The son of a Scarborough builder, Thomas Postgate, by his wife Jane Wade, he was born in Scarborough, on 21 October 1820. He started his career as a grocer's boy at the age of eleven. but, shocked by such practices as adding sand to sugar and plaster of Paris to flour, he apprenticed himself to two Scarborough doctors. He had taught himself chemistry and botany and went on to become a licensed apothecary in London where he discovered that drugs could often be dangerously impure. He attended lectures at the Leeds school of medicine.

Postgate acted as assistant to a firm in the east of London. He then attended the London Hospital, satisfied the Royal College of Surgeons in 1844, and in July 1845 he qualified at Apothecaries' Hall. After a brief period as a GP in Driffield, Yorkshire he set up a practice in Birmingham in May 1851, and three years later became fellow of the College of Surgeons.

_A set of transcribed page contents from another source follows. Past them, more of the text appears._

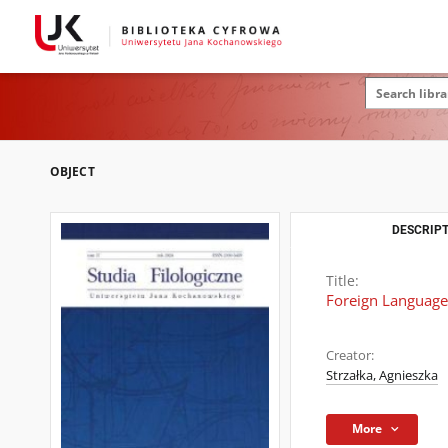
OBJECT
DESCRIPT
Title:
Foreign Language 
Creator:
Strzałka, Agnieszka
More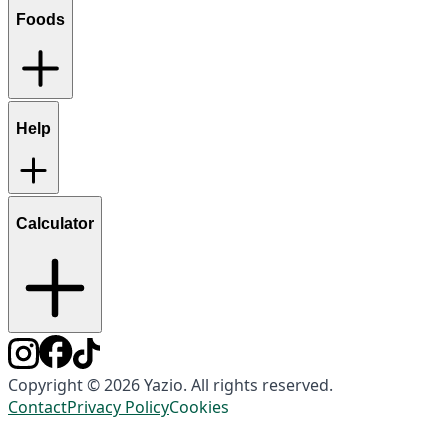
Foods
Help
Calculator
Copyright © 2026 Yazio. All rights reserved.
Contact
Privacy Policy
Cookies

In Birmingham Postgate was shocked by the state of general pollution. No fewer than 176 industrial chimneys were spewing smoke into the air and the streets were "running sewers"; he published his first reformist pamphlet, on the "sanatary aspects" of the town calling for municipal action. But unfortunate experiences with his patients drew his attention to food and drug adulteration, which became the major preoccupation of his life. He was aware of the earlier campaign against food adulteration by Thomas Wakley and Arthur Hill Hassall publicised through The Lancet; but he considered that publicity alone was inadequate, and only political action would lead to legislation. He organised a meeting on food adulteration for the scientific and medical community of Birmingham, but his major success was to interest the Birmingham Members of Parliament William Scholefield and George Frederick Muntz in the issue. Postgate suggested that a system of public analysts be set up charged with monitoring samples of food and drugs, supported by magisterial powers to levy fines on fraudsters. As a preliminary step, Scholefield moved on 26 June 1855 for a Select Committee of Inquiry in the House of Commons, and this was duly agreed.